TASK OBJECTIVE ▸
In the records below, find each line with "unsubscribe" and copy it.

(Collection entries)
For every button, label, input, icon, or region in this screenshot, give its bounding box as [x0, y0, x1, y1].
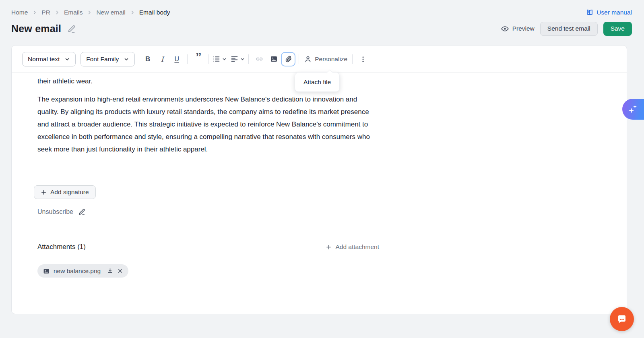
chevron-right-icon	[87, 10, 92, 15]
chevron-down-icon	[222, 56, 227, 62]
paragraph-style-value: Normal text	[28, 56, 60, 63]
image-icon	[270, 55, 278, 63]
header-actions: Preview Send test email Save	[501, 22, 632, 36]
add-signature-button[interactable]: Add signature	[34, 185, 96, 199]
chevron-down-icon	[124, 56, 129, 62]
toolbar-separator	[352, 54, 353, 64]
plus-icon	[41, 189, 47, 195]
chat-widget-button[interactable]	[610, 307, 634, 331]
attachments-header: Attachments (1) Add attachment	[37, 243, 379, 251]
toolbar-separator	[187, 54, 188, 64]
link-icon	[255, 55, 264, 63]
blockquote-button[interactable]: ”	[191, 52, 205, 66]
chevron-right-icon	[32, 10, 37, 15]
ai-assistant-button[interactable]	[622, 99, 644, 120]
breadcrumb: Home PR Emails New email Email body	[11, 9, 170, 16]
breadcrumb-emails[interactable]: Emails	[64, 9, 83, 16]
insert-image-button[interactable]	[266, 52, 281, 66]
insert-link-button[interactable]	[252, 52, 266, 66]
edit-title-icon[interactable]	[67, 24, 76, 33]
plus-icon	[326, 244, 332, 250]
download-attachment-icon[interactable]	[107, 267, 114, 274]
remove-attachment-icon[interactable]	[117, 268, 123, 274]
email-editor-card: Normal text Font Family B I U ”	[11, 45, 627, 314]
add-signature-label: Add signature	[50, 189, 89, 196]
list-style-button[interactable]	[212, 52, 227, 66]
unsubscribe-label: Unsubscribe	[37, 208, 73, 216]
breadcrumb-new-email[interactable]: New email	[96, 9, 125, 16]
align-left-icon	[230, 55, 239, 63]
book-icon	[586, 8, 594, 17]
unsubscribe-block: Unsubscribe	[37, 208, 86, 216]
save-button[interactable]: Save	[603, 22, 632, 36]
quote-icon: ”	[196, 55, 201, 64]
breadcrumb-email-body: Email body	[139, 9, 170, 16]
chevron-down-icon	[64, 56, 70, 62]
page-title: New email	[11, 23, 61, 35]
chevron-right-icon	[55, 10, 60, 15]
add-attachment-label: Add attachment	[335, 243, 379, 251]
editor-surface[interactable]: their athletic wear. The expansion into …	[12, 73, 399, 314]
toolbar-separator	[208, 54, 209, 64]
send-test-email-button[interactable]: Send test email	[540, 22, 598, 36]
paragraph-style-select[interactable]: Normal text	[22, 52, 76, 66]
kebab-menu-icon	[359, 56, 367, 63]
underline-label: U	[174, 56, 179, 63]
editor-side-panel	[399, 73, 627, 314]
image-file-icon	[43, 267, 50, 275]
attach-file-tooltip: Attach file	[295, 73, 340, 92]
text-align-button[interactable]	[230, 52, 245, 66]
underline-button[interactable]: U	[169, 52, 184, 66]
sparkles-icon	[626, 102, 640, 116]
bold-label: B	[145, 55, 150, 63]
personalize-button[interactable]: Personalize	[302, 55, 349, 63]
topbar: Home PR Emails New email Email body User…	[11, 7, 632, 18]
breadcrumb-pr[interactable]: PR	[41, 9, 50, 16]
preview-label: Preview	[512, 25, 535, 32]
toolbar-separator	[248, 54, 249, 64]
editor-body: their athletic wear. The expansion into …	[12, 73, 627, 314]
chevron-right-icon	[130, 10, 135, 15]
more-options-button[interactable]	[356, 52, 370, 66]
add-attachment-button[interactable]: Add attachment	[326, 243, 379, 251]
attachment-item: new balance.png	[37, 264, 128, 278]
edit-unsubscribe-icon[interactable]	[78, 208, 86, 216]
person-icon	[304, 55, 312, 63]
user-manual-link[interactable]: User manual	[586, 8, 632, 17]
preview-button[interactable]: Preview	[501, 25, 535, 33]
email-body-paragraph: The expansion into high-end retail envir…	[37, 93, 379, 156]
editor-toolbar: Normal text Font Family B I U ”	[12, 46, 627, 73]
attach-file-button[interactable]	[281, 52, 295, 66]
bold-button[interactable]: B	[140, 52, 155, 66]
font-family-value: Font Family	[86, 56, 119, 63]
font-family-select[interactable]: Font Family	[80, 52, 135, 66]
chat-bubble-icon	[616, 313, 628, 325]
italic-button[interactable]: I	[155, 52, 169, 66]
personalize-label: Personalize	[315, 56, 347, 63]
italic-label: I	[161, 55, 164, 63]
eye-icon	[501, 25, 509, 33]
chevron-down-icon	[240, 56, 245, 62]
breadcrumb-home[interactable]: Home	[11, 9, 28, 16]
header-row: New email Preview Send test email Save	[11, 21, 632, 36]
toolbar-separator	[299, 54, 299, 64]
bullet-list-icon	[212, 55, 221, 63]
paperclip-icon	[284, 55, 293, 63]
attach-file-tooltip-label: Attach file	[303, 79, 331, 85]
attachments-title: Attachments (1)	[37, 243, 86, 251]
attachment-file-name: new balance.png	[54, 267, 101, 275]
user-manual-label: User manual	[597, 9, 632, 16]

REPLY TO THE EXERCISE ▸
unsubscribe-label: Unsubscribe	[37, 208, 73, 216]
unsubscribe-block: Unsubscribe	[37, 208, 86, 216]
edit-unsubscribe-icon[interactable]	[78, 208, 86, 216]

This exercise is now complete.